Luka turned the doorknob.

“Wait,” Alfie called, his voice threadbare.

“No,” Finn said, pushing off the wall. “Don’t wait. Open the maldito door and let me out. If you fools are just gonna yell at each other instead of coming up with a plan, then I’m hopping on the first ship out of this gods-forsaken city.”

Finn stormed across his room, pushing Luka out of the way and reaching for the hood of the vanishing cloak that still hung on her shoulders.

“Listen.” His throat burning, Alfie spoke. “My brother was taken from me, but not in the way you and the rest of the world were told.” Castallan and the rest of the world were told that Dez had been killed by a nameless assassin. The details of how he’d died— the coup and Xiomara’s terrible propio—had been kept secret. The knowledge of an internal attempt to slaughter the royal family and a woman with the ability to create voids was hardly the sort of thing that would keep the people calm or preserve the international reputation of the kingdom.

Finn paused at the door and looked at him over her shoulder, curiosity flickering in her eyes.

“There was an attempted coup planned by Castallano nobles. A girl broke into the palace, a girl with a propio that could create . . .” His breath caught as his lips tried to form the word. “Voids.”
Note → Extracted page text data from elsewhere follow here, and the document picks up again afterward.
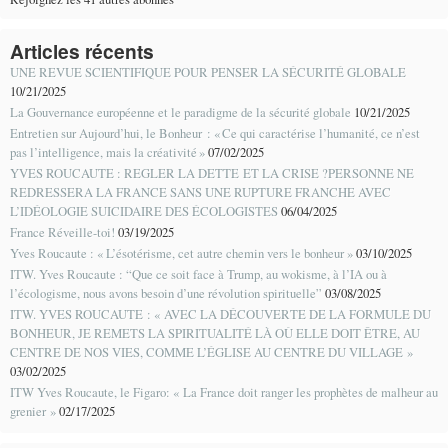
Articles récents
UNE REVUE SCIENTIFIQUE POUR PENSER LA SÉCURITÉ GLOBALE
10/21/2025
La Gouvernance européenne et le paradigme de la sécurité globale
10/21/2025
Entretien sur Aujourd’hui, le Bonheur : « Ce qui caractérise l’humanité, ce n’est
pas l’intelligence, mais la créativité »
07/02/2025
YVES ROUCAUTE : REGLER LA DETTE ET LA CRISE ?PERSONNE NE
REDRESSERA LA FRANCE SANS UNE RUPTURE FRANCHE AVEC
L’IDÉOLOGIE SUICIDAIRE DES ÉCOLOGISTES
06/04/2025
France Réveille-toi!
03/19/2025
Yves Roucaute : « L’ésotérisme, cet autre chemin vers le bonheur »
03/10/2025
ITW. Yves Roucaute : “Que ce soit face à Trump, au wokisme, à l’IA ou à
l’écologisme, nous avons besoin d’une révolution spirituelle”
03/08/2025
ITW. YVES ROUCAUTE : « AVEC LA DÉCOUVERTE DE LA FORMULE DU
BONHEUR, JE REMETS LA SPIRITUALITÉ LÀ OÙ ELLE DOIT ÊTRE, AU
CENTRE DE NOS VIES, COMME L’ÉGLISE AU CENTRE DU VILLAGE »
03/02/2025
ITW Yves Roucaute, le Figaro: « La France doit ranger les prophètes de malheur au
grenier »
02/17/2025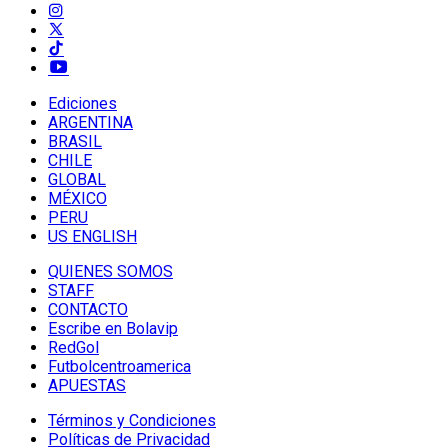
Ediciones
ARGENTINA
BRASIL
CHILE
GLOBAL
MÉXICO
PERU
US ENGLISH
QUIENES SOMOS
STAFF
CONTACTO
Escribe en Bolavip
RedGol
Futbolcentroamerica
APUESTAS
Términos y Condiciones
Políticas de Privacidad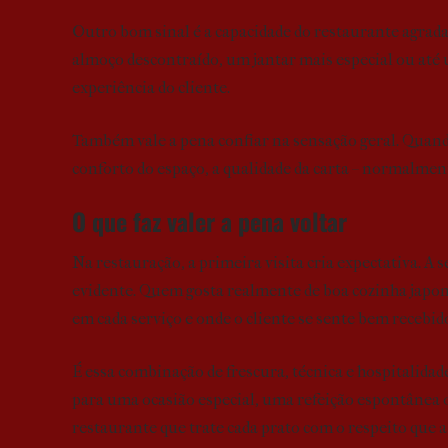
Outro bom sinal é a capacidade do restaurante agra
almoço descontraído, um jantar mais especial ou até
experiência do cliente.
Também vale a pena confiar na sensação geral. Quando 
conforto do espaço, a qualidade da carta – normalmen
O que faz valer a pena voltar
Na restauração, a primeira visita cria expectativa. A 
evidente. Quem gosta realmente de boa cozinha japon
em cada serviço e onde o cliente se sente bem recebid
É essa combinação de frescura, técnica e hospitalida
para uma ocasião especial, uma refeição espontânea 
restaurante que trate cada prato com o respeito que a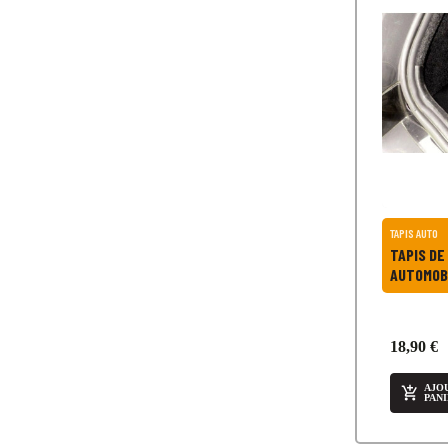
TAPIS AUTO
TAPIS DE
AUTOMOB
18,90 €
AJO

PAN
Finn raised a brow. “Voids?”

“Empty, vacuous places. Places with no time, no magic, no life.” Alfie’s voice broke around those final two words and then Luka was beside him, a silent comfort as Alfie’s eyes burned. He held them open, not wanting to blink, not wanting to feel the warm slip of tears down his face.

Finn didn’t seem to pay attention to how he struggled to speak, and he was thankful for that.

She crossed her arms, considering. “So you want to trap the magic, then get this girl to use her propio to open the void and then you toss this magic in there?”

Alfie nodded and folded a hand over his eyes. “It makes sense. No one would be able to get to it there. It would never be able to harm anyone.” He dropped his hand and held Finn’s gaze. “It would never fall into the wrong hands again.”

A silence stretched between them, an understanding folded in the quiet.